Resta alta la tensione sul confine tra Siria e Turchia. Ieri alcuni razzi siriani sono esplosi nelle campagne del comune di Harapjoz, nella provincia turca di Hatay, spaventando la popolazione. Testimoni oculari hanno raccontato di campi coltivati pieni di schegge e soldati siriani ben oltre il confine di stato.

L'esercito turco ha risposto al fuoco, anche se l'azione è parsa soltanto dimostrativa. La diplomazia non sembra trovare la chiave di lettura giusta per scongiurare un possibile conflitto tra i due Paesi: il premier turco Erdogan ha parlato di opzione militare allo studio del suo governo e ha minacciato il Vicino meridionale che ulteriori incidenti di confine gli costeranno un "prezzo elevato".

I colpi di artiglieria e i razzi sparati dall'esercito siriano verso il confine turco non sono provocazioni deliberate nei confronti di Ankara, bensì conseguenza del conflitto tra esercito regolare fedele a Assad e milizie ribelli. Di certo la disinvoltura con cui i siriani hanno usato armi pesanti sul confine con la Turchia non sarà tollerato ancora a lungo dal governo Erdogan.

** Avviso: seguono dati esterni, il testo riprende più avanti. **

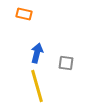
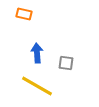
blue arrow: rotated 18 degrees counterclockwise
yellow line: rotated 44 degrees counterclockwise
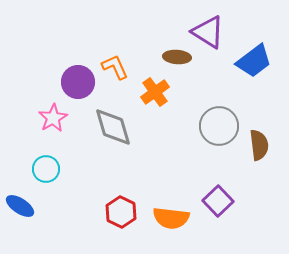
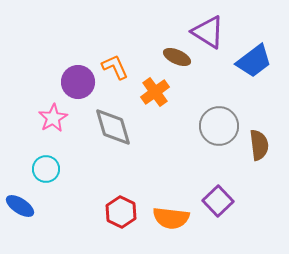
brown ellipse: rotated 20 degrees clockwise
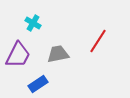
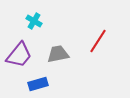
cyan cross: moved 1 px right, 2 px up
purple trapezoid: moved 1 px right; rotated 12 degrees clockwise
blue rectangle: rotated 18 degrees clockwise
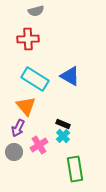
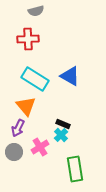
cyan cross: moved 2 px left, 1 px up
pink cross: moved 1 px right, 2 px down
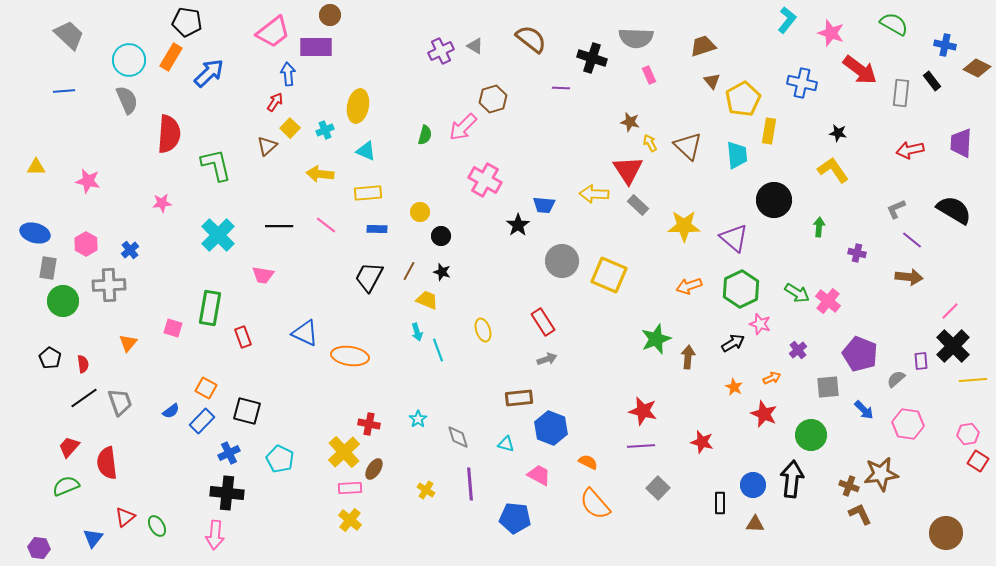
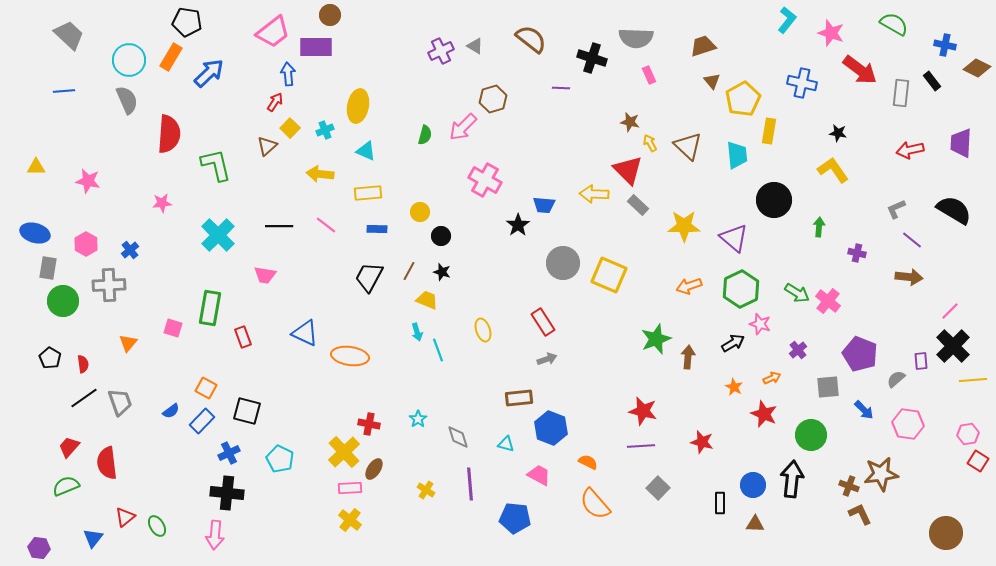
red triangle at (628, 170): rotated 12 degrees counterclockwise
gray circle at (562, 261): moved 1 px right, 2 px down
pink trapezoid at (263, 275): moved 2 px right
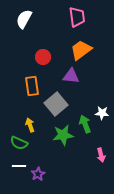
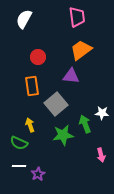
red circle: moved 5 px left
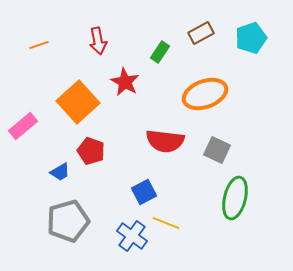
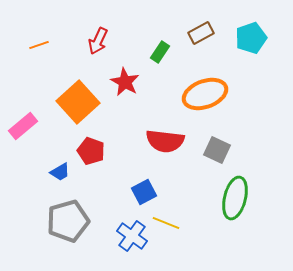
red arrow: rotated 36 degrees clockwise
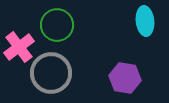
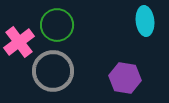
pink cross: moved 5 px up
gray circle: moved 2 px right, 2 px up
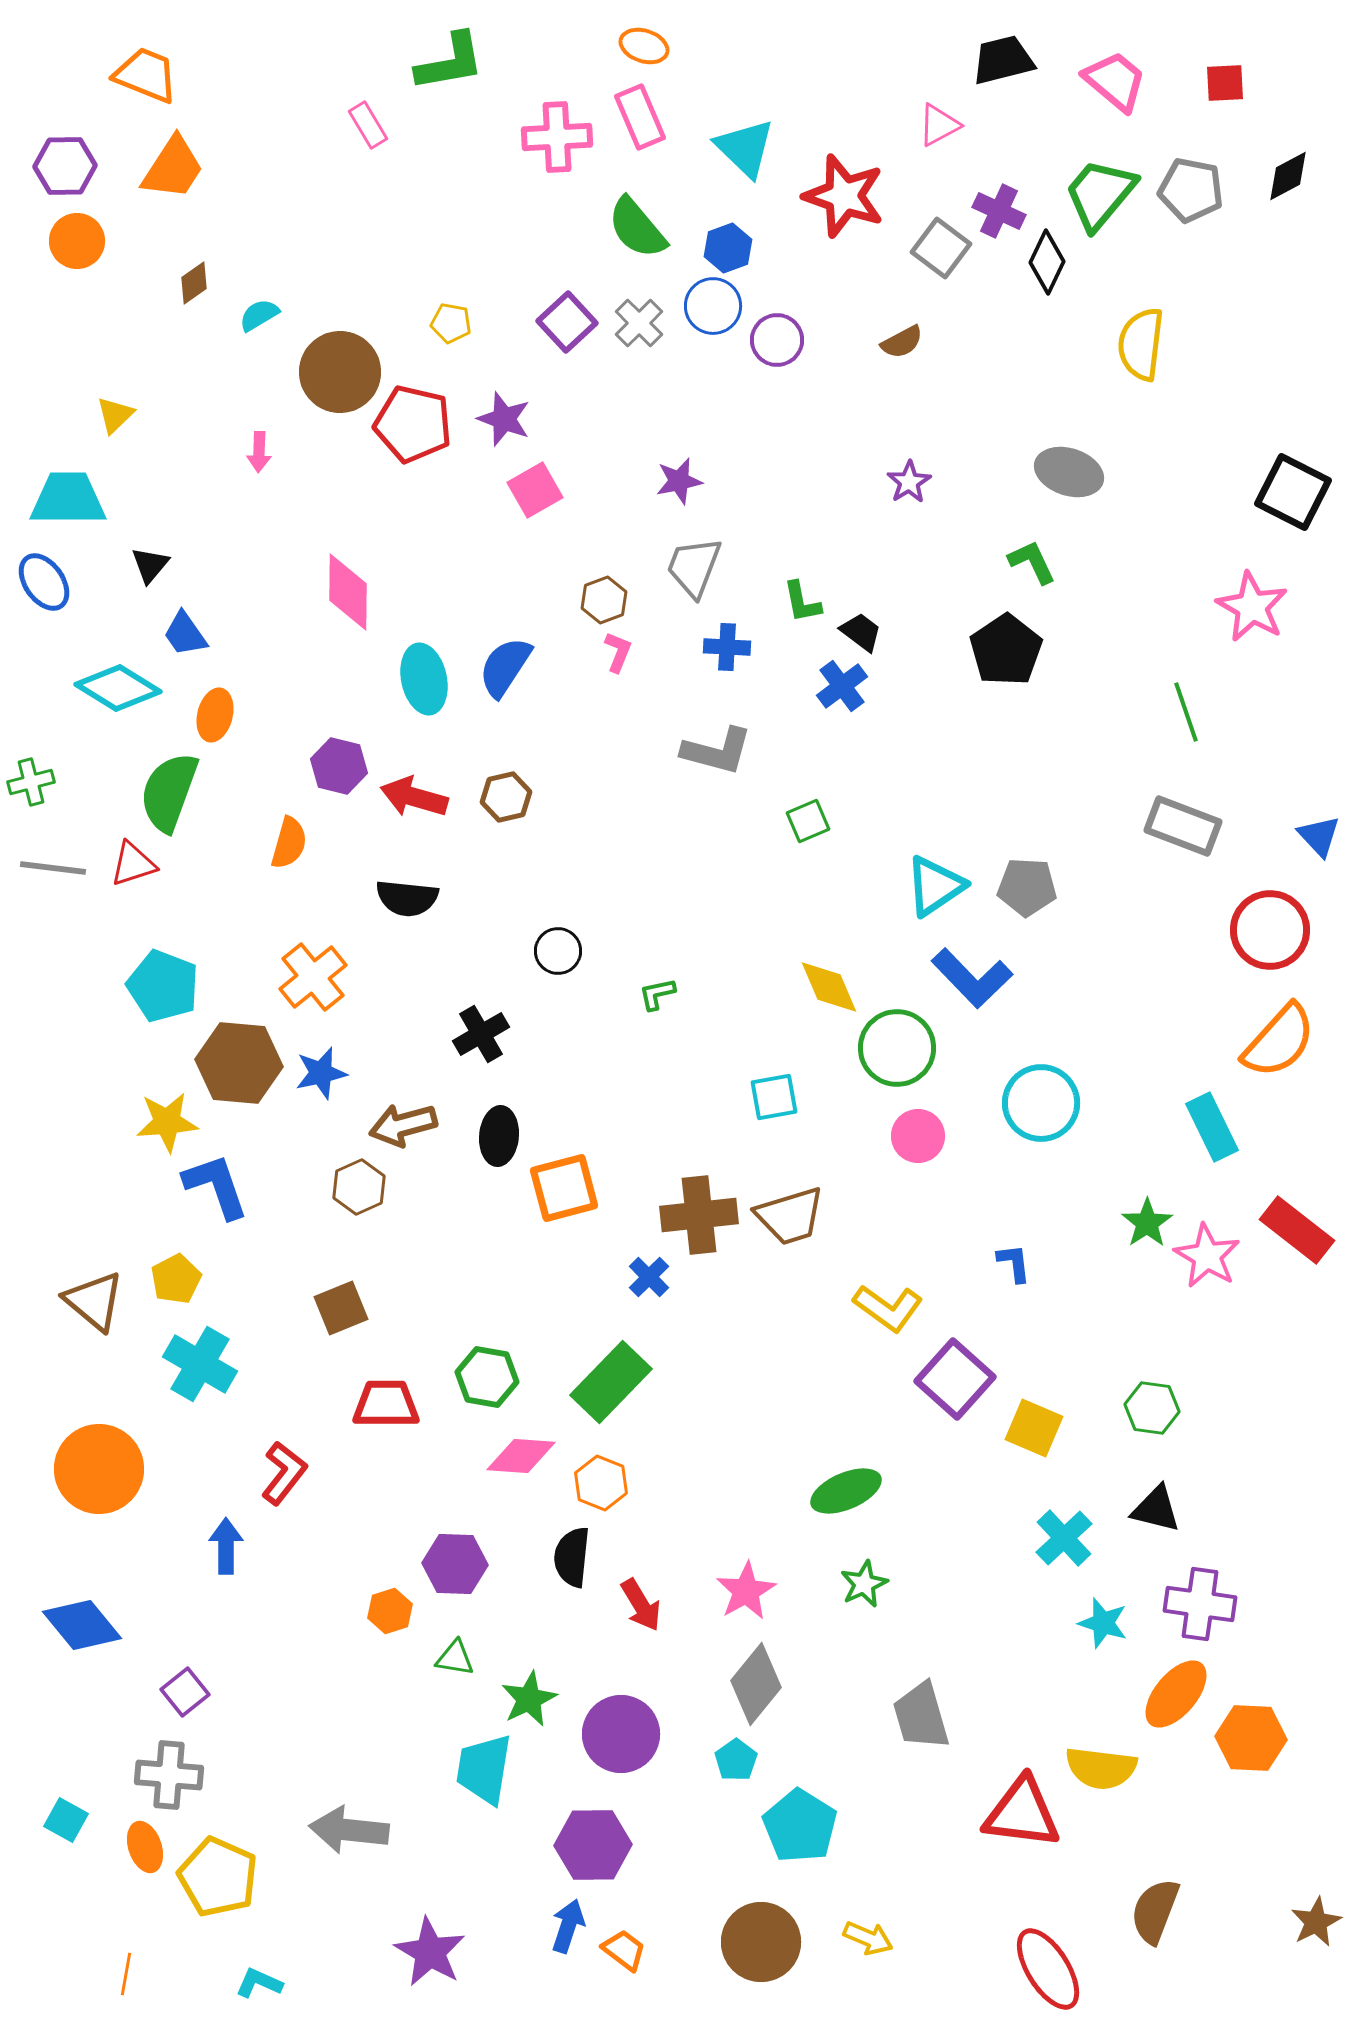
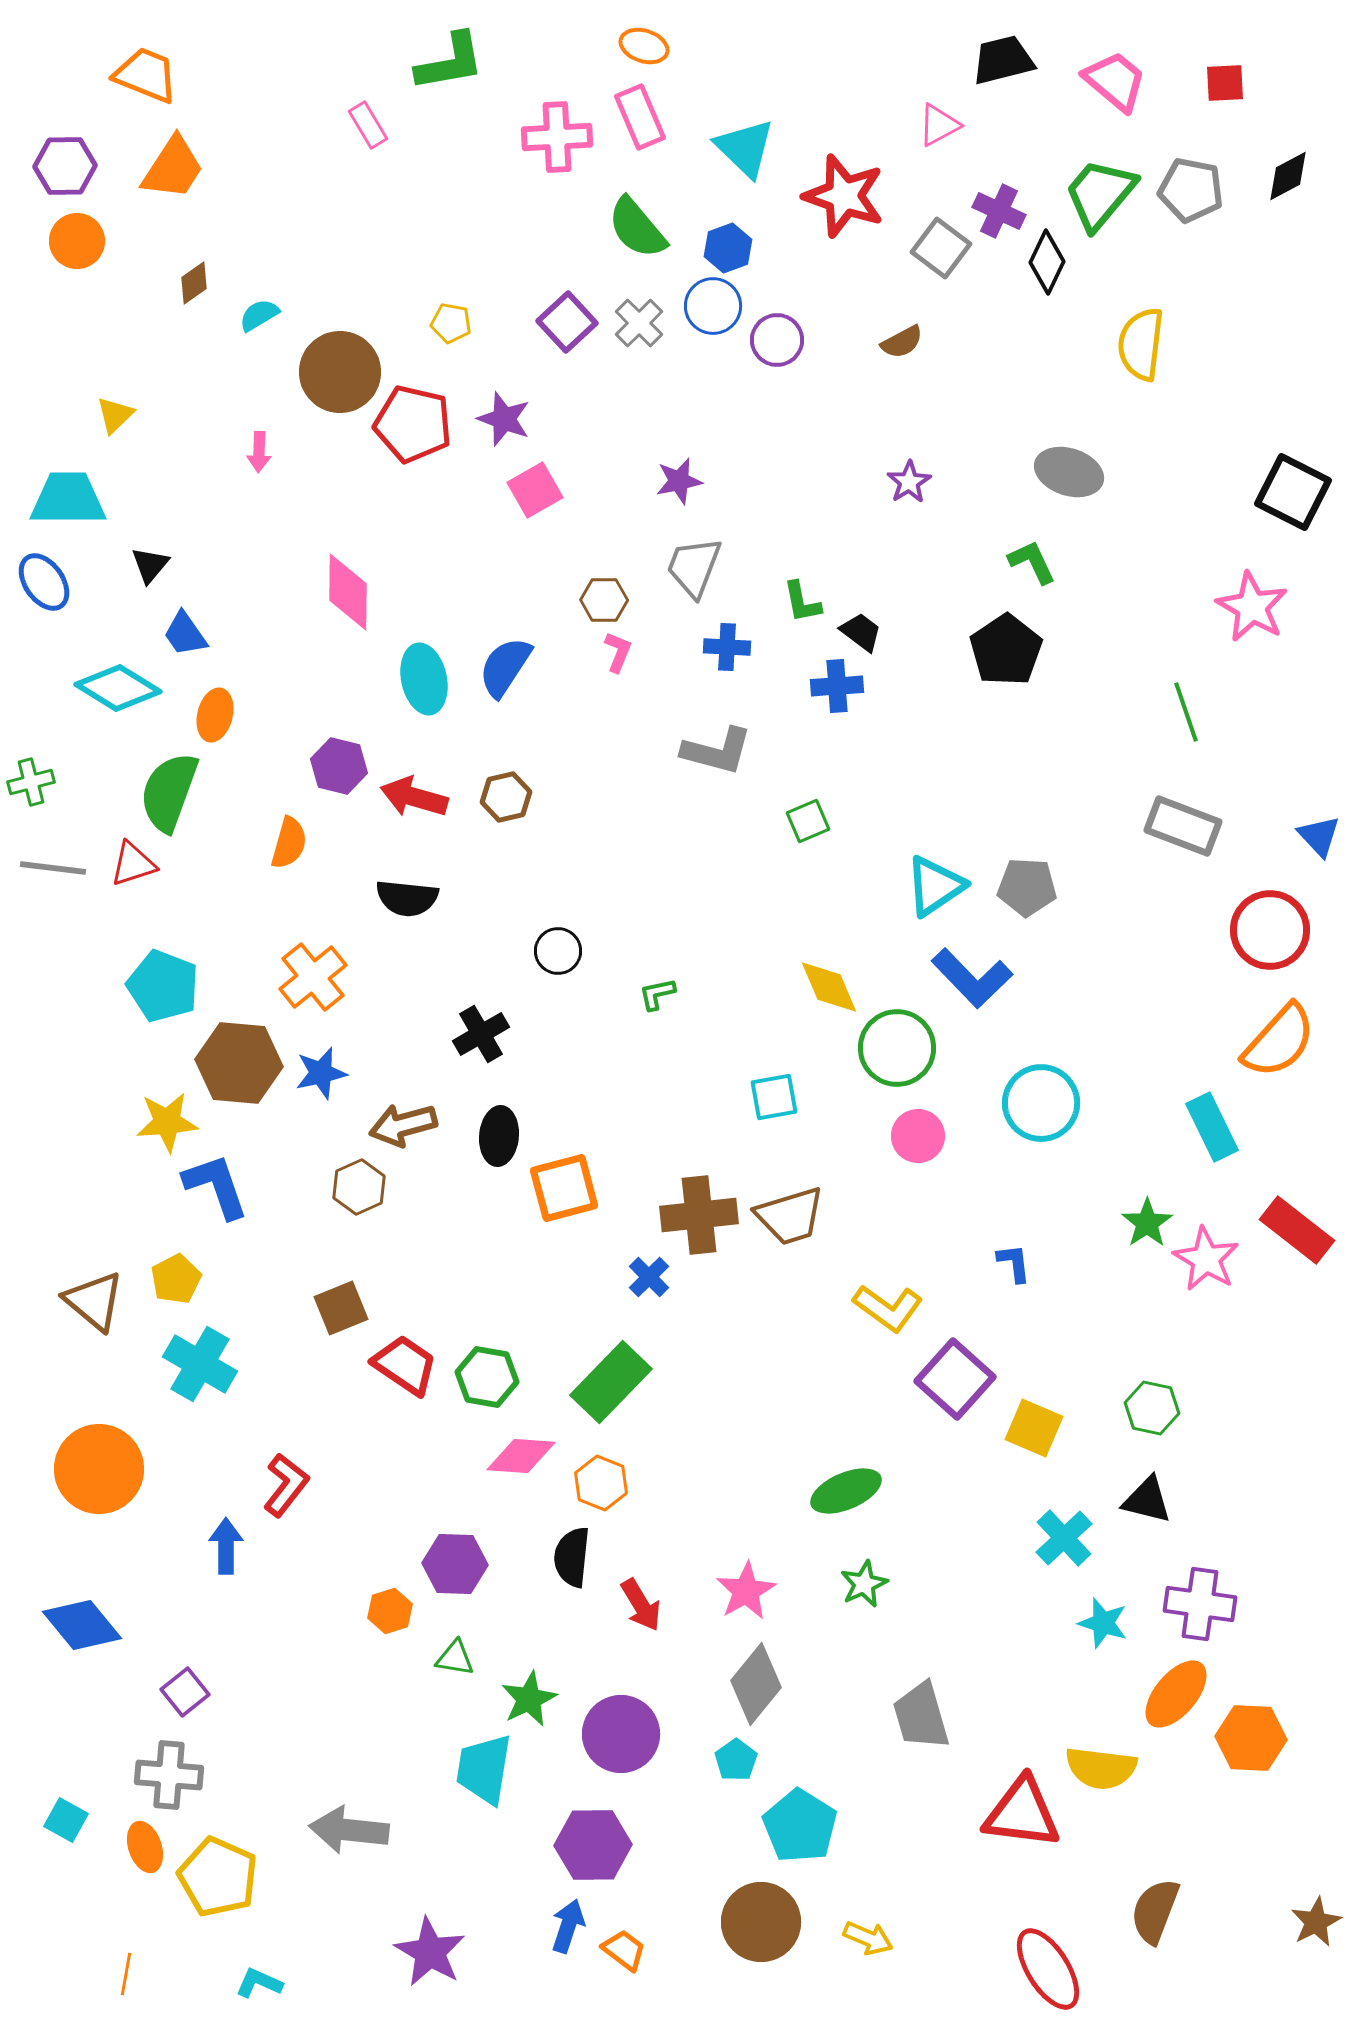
brown hexagon at (604, 600): rotated 21 degrees clockwise
blue cross at (842, 686): moved 5 px left; rotated 33 degrees clockwise
pink star at (1207, 1256): moved 1 px left, 3 px down
red trapezoid at (386, 1404): moved 19 px right, 39 px up; rotated 34 degrees clockwise
green hexagon at (1152, 1408): rotated 4 degrees clockwise
red L-shape at (284, 1473): moved 2 px right, 12 px down
black triangle at (1156, 1509): moved 9 px left, 9 px up
brown circle at (761, 1942): moved 20 px up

E' questa la principale preoccupazione della Comunità Internazionale e degli USA in particolare: il segretario alla Difesa Leon Panetta ha esplicitato la contrarietà del suo Paese a un intervento Turco oltre i confini siriani.

Sul fronte della guerra civile, il Consiglio nazionale siriano ha lanciato l'allarme per la controffensiva dell'esercito regolare su Homs e in generale sull'andamento ondivago delle ostilità, situazione che allunga i tempi della guerra con le conseguenza di allungare la guerra e far lievitare il numero delle vittime.